Le rajout d’une composante multijoueurs avait de quoi laisser les joueurs fidèles de la licence Assassin’s Creed assez dubitatifs. Alors en attendant la sortie de l’épisode Brotherhood, bien calée au 18 novembre prochain, nous avons pu accéder à la bêta multijoueurs du projet. Après quasiment deux semaines de jeu, voici notre premier sentiment.
Ubisfoft Annecy s’est fait une spécialité de produire des modes multijoueurs pour les licences phares de l’éditeur français, même là où on ne les attendait pas forcément. Après avoir brillé sur la composante multi des différents Splinter Cell (jusqu’à Double Agent), voilà que les développeurs français s’attaquent à la plus grosse licence d’Ubisoft à l’heure actuelle : Assassin’s Creed.
Le concept de ce mode multijoueurs est en fait très simple : on nous propos de nous plier au bon vieux jeu du chat et de la souris. Chaque joueurs choisit un personnage, parmi les 10 disponibles dans cette bêta (on en annonce 17 pour le jeu final). Après avoir sélectionné une courtisane, un barbier, un bourreau ou un prêtre, 6 joueurs sont lâchés dans une arène peuplée de PNJ (personnages non joueur et donc contrôlés par la console).
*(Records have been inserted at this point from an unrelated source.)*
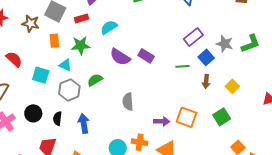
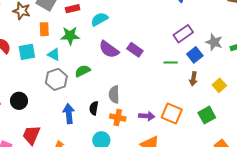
cyan square: (41, 75) -> (27, 52), moved, turned -30
black semicircle: (57, 118) -> (94, 108), moved
orange cross: (140, 142) -> (118, 118), moved

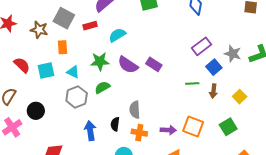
green star: (70, 36) -> (100, 61), moved
green line: (171, 62) -> (192, 84), moved
black circle: (19, 101) -> (36, 111), moved

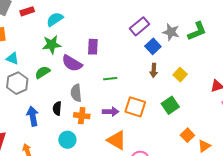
green star: (100, 61) -> (52, 45), moved
purple rectangle: (154, 64) -> (93, 47), turned 63
purple semicircle: (128, 65) -> (72, 63), moved
green line: (192, 84) -> (110, 79), moved

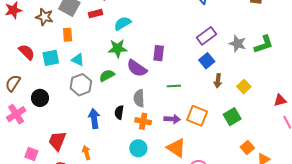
blue square: (153, 46) -> (207, 61), moved
cyan circle: (67, 140) -> (138, 148), moved

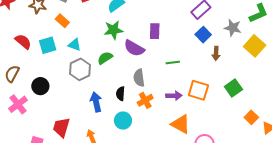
orange rectangle: (68, 35) -> (62, 21), turned -40
gray star: (238, 44) -> (233, 28), moved
yellow square: (244, 87) -> (255, 46), moved, size x1.5
orange cross: (143, 121) -> (145, 100), turned -35
cyan circle: (138, 148) -> (123, 121), moved

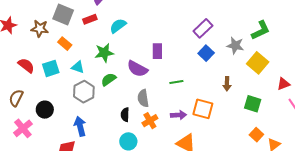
green star: (113, 30) -> (104, 53), moved
brown arrow: (216, 53) -> (227, 84), moved
green square: (233, 88) -> (253, 104), moved, turned -36
blue arrow: (96, 102) -> (80, 126), moved

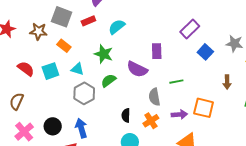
purple rectangle: (203, 28) -> (190, 29), moved
green star: (104, 53) -> (104, 54), turned 30
gray semicircle: (143, 98) -> (154, 97), moved
black circle: (45, 110) -> (53, 126), moved

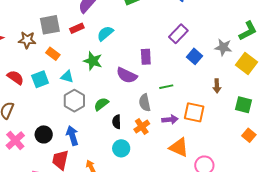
gray square: (62, 17) -> (50, 25), turned -30
green semicircle: (109, 81) -> (101, 104), moved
Là où ça devient intéressant, c’est que cette foule est intégralement constituée de clones des personnages incarnés par les 6 participants. On vous assigne alors une cible, un radar vous indiquant sa proximité. A vous de partir à la recherche de votre contrat. Bien entendu, vous avez aussi un chasseur sur le dos. Il faudra alors agir de la façon la plus naturelle possible (comme un PNJ en somme : marcher, ne pas escalader les édifices, etc.) pour ne pas se faire repérer. Si au départ, on n’hésite pas à prendre un peu de hauteur pour repérer les lieux et à se balader tranquillement, seul au milieu de la rue, on comprend vite que la dissimulation au sein de la foule devient primordiale pour que votre poursuivant ne puisse pas vous identifier. Si vous vous faites repérer, une course poursuite s’engage alors. Si votre cible vous échappe à la fin du compte à rebours, vous perdez le contrat, pendant que votre adversaire engrange des points. Au fur et à mesure de votre montée en niveau (on gagne de l’expérience pour chaque assassinat réussi, points qui seront plus importants si on exécute le contrat avec discrétion et style), de nombreuses compétences deviennent accessibles : pistolet, bombe fumigène, capacité de déguisement, etc.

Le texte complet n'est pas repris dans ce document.